Photo from Kathy Chapell

The Lord Has Always Been Faithful

 

My grandmother—my mother’s mother—was born Martha Alice Hamilton…named Martha after one aunt and Alice after another.  Grandma’s  parents, John Hoyle and Melissa Catherine Hamilton.  John and Melissa were married quite young—he was 19 and she was 16 when they married in 1876. Grandma was the fifth of eight children born to the Hamiltons.  The family made their home in rural Tennessee, surrounded by the beautiful Smoky Mountains, where John was a country doctor.  The life of a doctor was exhausting in those days, and the pay was undependable—sometimes in small amounts of cash, often in garden produce and gifts of meat and eggs from families too poor to pay any other way.

Grandma’s growing up wasn’t all hardship; her parents were both believers and filled their home with hymns and Scripture songs, teaching their children to read from the family Bible, encouraging them to memorize Scripture, to pray every day.  

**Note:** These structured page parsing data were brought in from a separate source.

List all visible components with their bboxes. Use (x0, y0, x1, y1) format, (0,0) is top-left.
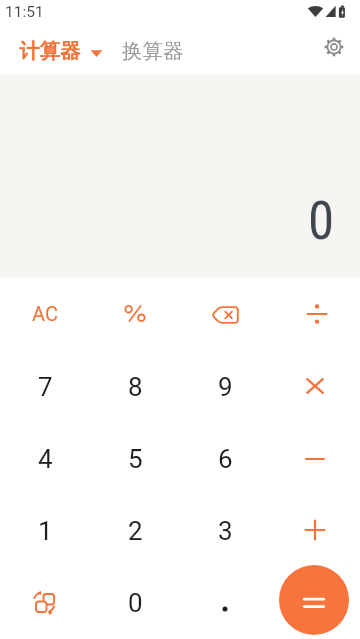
staticText: 换算器 (122, 38, 184, 64)
button[interactable] (322, 35, 346, 59)
staticText: AC (32, 302, 58, 325)
button[interactable] (270, 495, 360, 567)
button[interactable]: 5 (90, 423, 180, 495)
staticText: 计算器 (19, 38, 81, 64)
button[interactable]: 2 (90, 495, 180, 567)
button[interactable]: 1 (0, 495, 90, 567)
staticText: 8 (128, 372, 143, 402)
button[interactable] (180, 277, 270, 350)
button[interactable] (279, 565, 349, 635)
button[interactable]: 3 (180, 495, 270, 567)
staticText: 7 (38, 372, 53, 402)
staticText: 11:51 (5, 3, 44, 21)
staticText: 9 (218, 372, 233, 402)
staticText: 0 (128, 588, 143, 618)
button[interactable] (0, 567, 90, 639)
button[interactable] (90, 277, 180, 350)
button[interactable] (270, 277, 360, 350)
staticText: 3 (218, 516, 233, 546)
button[interactable]: 换算器 (122, 38, 184, 64)
staticText: 1 (38, 516, 53, 546)
button[interactable]: AC (0, 277, 90, 350)
button[interactable]: 0 (90, 567, 180, 639)
staticText: 5 (128, 444, 143, 474)
button[interactable]: 计算器 (19, 38, 103, 64)
button[interactable]: 7 (0, 350, 90, 423)
button[interactable] (270, 423, 360, 495)
button[interactable]: 6 (180, 423, 270, 495)
button[interactable] (270, 567, 360, 639)
button[interactable] (270, 350, 360, 423)
staticText: 6 (218, 444, 233, 474)
button[interactable]: 4 (0, 423, 90, 495)
button[interactable]: 9 (180, 350, 270, 423)
staticText: 4 (38, 444, 53, 474)
staticText: 2 (128, 516, 143, 546)
button[interactable]: 8 (90, 350, 180, 423)
staticText: 0 (308, 190, 335, 252)
button[interactable] (180, 567, 270, 639)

But when Grandma was just a little girl, her father lost his medical license when he couldn’t pay the fee to register it in the state of Tennessee, and the family had to sell their home and most of their possessions and move back into the old family home with John’s parents.  Great-grandpa did everything he could to support the family—he learned to make shoes and furniture, bought a used camera and became a photographer around the area, taught singing lessons—anything he could do to support his family.  Then an epidemic of smallpox came through Rhea County, sweeping through the Hamilton family and leaving John Hamilton chronically weak and ill.  He died when Grandma was only 11, leaving his family destitute.  And soon afterward, Homer, the youngest Hamilton child, died of pneumonia at the age of 8.

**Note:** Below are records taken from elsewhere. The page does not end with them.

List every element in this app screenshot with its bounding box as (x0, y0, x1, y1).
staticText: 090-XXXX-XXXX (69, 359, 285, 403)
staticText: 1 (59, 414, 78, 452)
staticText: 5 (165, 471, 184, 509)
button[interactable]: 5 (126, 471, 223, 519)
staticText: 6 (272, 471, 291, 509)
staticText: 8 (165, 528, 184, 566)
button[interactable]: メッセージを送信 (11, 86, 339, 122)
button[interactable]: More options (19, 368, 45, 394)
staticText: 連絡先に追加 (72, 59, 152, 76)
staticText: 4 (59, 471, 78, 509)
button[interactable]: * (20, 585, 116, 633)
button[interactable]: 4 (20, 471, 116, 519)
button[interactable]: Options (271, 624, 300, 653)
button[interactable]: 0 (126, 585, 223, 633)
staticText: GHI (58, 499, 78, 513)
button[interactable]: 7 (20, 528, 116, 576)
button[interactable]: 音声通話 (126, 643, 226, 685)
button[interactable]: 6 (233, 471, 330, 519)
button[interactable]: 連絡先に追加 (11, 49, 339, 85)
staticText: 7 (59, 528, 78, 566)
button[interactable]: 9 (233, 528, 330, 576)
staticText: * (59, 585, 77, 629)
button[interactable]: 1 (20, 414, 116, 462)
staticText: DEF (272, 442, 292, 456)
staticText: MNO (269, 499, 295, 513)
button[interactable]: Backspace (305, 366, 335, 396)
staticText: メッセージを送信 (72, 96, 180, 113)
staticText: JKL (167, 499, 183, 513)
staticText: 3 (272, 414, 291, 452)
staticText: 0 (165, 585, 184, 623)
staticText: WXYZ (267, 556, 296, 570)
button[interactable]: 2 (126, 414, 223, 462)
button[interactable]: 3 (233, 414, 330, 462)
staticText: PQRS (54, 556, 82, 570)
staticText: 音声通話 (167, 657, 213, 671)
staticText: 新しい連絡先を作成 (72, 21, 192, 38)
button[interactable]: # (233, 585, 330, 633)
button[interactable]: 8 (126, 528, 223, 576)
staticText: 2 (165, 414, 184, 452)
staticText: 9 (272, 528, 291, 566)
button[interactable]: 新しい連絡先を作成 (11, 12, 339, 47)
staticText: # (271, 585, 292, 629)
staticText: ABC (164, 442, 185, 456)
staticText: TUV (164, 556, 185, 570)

The older boys did what they could to support the family.  John’s widow, Melissa, took the youngest girls—my grandma and her sister Annie—to live with her brother in Oklahoma.  It was a hard time. “Mother never lost her faith in the Lord,” Grandma wrote later.  “She told us not to be afraid—that the Lord would take care of us—and He did!”

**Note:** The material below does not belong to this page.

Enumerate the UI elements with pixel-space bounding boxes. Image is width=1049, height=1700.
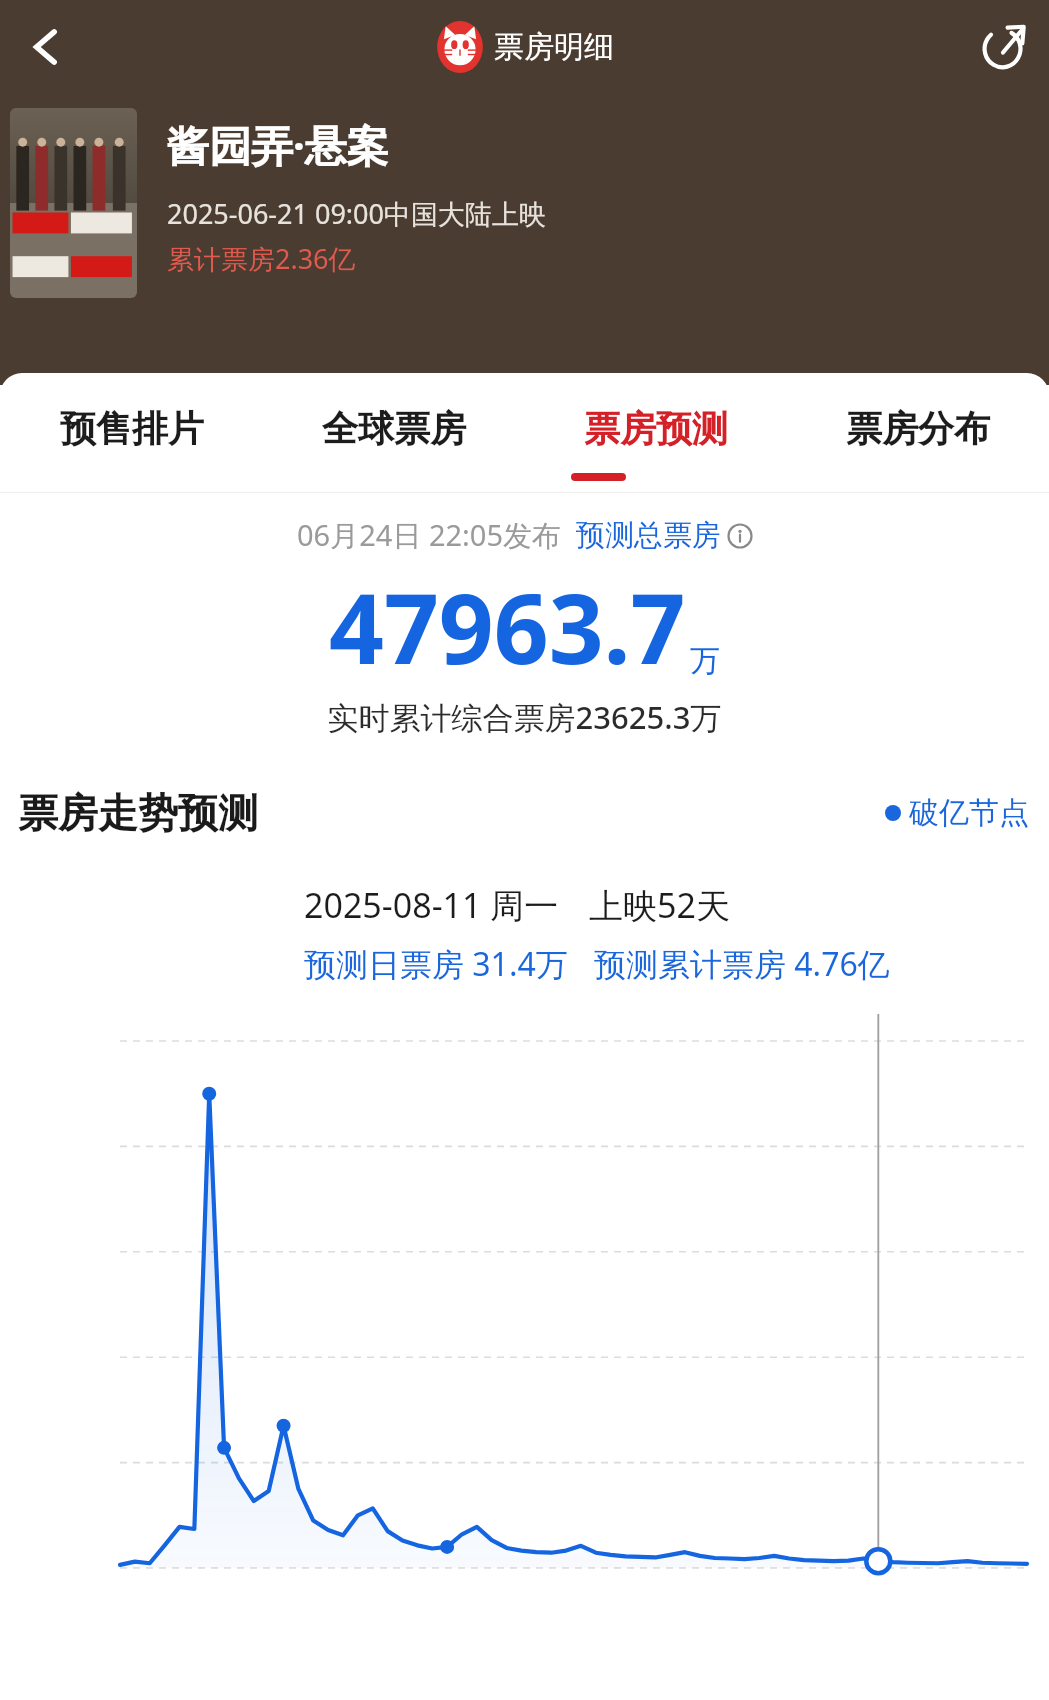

Grandma wanted to be a missionary to China.  That was always her dream, ever since she was a little girl.  The stories coming back to the States of the missionaries in China following the Boxer Rebellion at the turn of the century—stories of hardship and martyrdom, stories of souls won for Jesus—these stories inspired my Grandma, and convinced her that she, too, should be a missionary.  She worked every job she could find, saving and planning, and enrolled in BIOLA in Los Angeles, California—leaving for that far-away destination in the fall of 1919.

Grandma’s first year there was the hardest; she contracted influenza, which settled in her back and left her unable to attend classes the first semester.  She worked so hard studying to catch up that she suffered severe eyestrain; she had always had poor eyesight.  When, at the end of her first year at BIOLA, she applied to the China Inland Mission, she was rejected because of her eye trouble.  “No mission organization will ever accept you because of your eyesight,” she was told.  And in 1921 her mother died—far away in Oklahoma—and there was no money to go home for the funeral.   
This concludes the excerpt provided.